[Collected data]
= = =

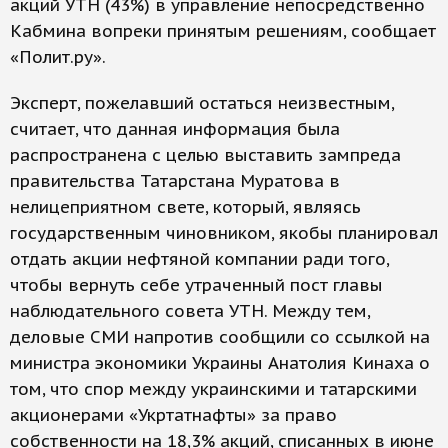
акций УТН (43%) в управление непосредственно
Кабмина вопреки принятым решениям, сообщает
«Полит.ру».
Эксперт, пожелавший остаться неизвестным,
считает, что данная информация была
распространена с целью выставить зампреда
правительства Татарстана Муратова в
нелицеприятном свете, который, являясь
государственным чиновником, якобы планировал
отдать акции нефтяной компании ради того,
чтобы вернуть себе утраченный пост главы
наблюдательного совета УТН. Между тем,
деловые СМИ напротив сообщили со ссылкой на
министра экономики Украины Анатолия Кинаха о
том, что спор между украинскими и татарскими
акционерами «Укртатнафты» за право
собственности на 18,3% акций, списанных в июне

= = =

◆ Assigned task ◆
An exact copy of the data is required, with the pictures excluded.

◆ Exercise output ◆
акций УТН (43%) в управление непосредственно
Кабмина вопреки принятым решениям, сообщает
«Полит.ру».
Эксперт, пожелавший остаться неизвестным,
считает, что данная информация была
распространена с целью выставить зампреда
правительства Татарстана Муратова в
нелицеприятном свете, который, являясь
государственным чиновником, якобы планировал
отдать акции нефтяной компании ради того,
чтобы вернуть себе утраченный пост главы
наблюдательного совета УТН. Между тем,
деловые СМИ напротив сообщили со ссылкой на
министра экономики Украины Анатолия Кинаха о
том, что спор между украинскими и татарскими
акционерами «Укртатнафты» за право
собственности на 18,3% акций, списанных в июне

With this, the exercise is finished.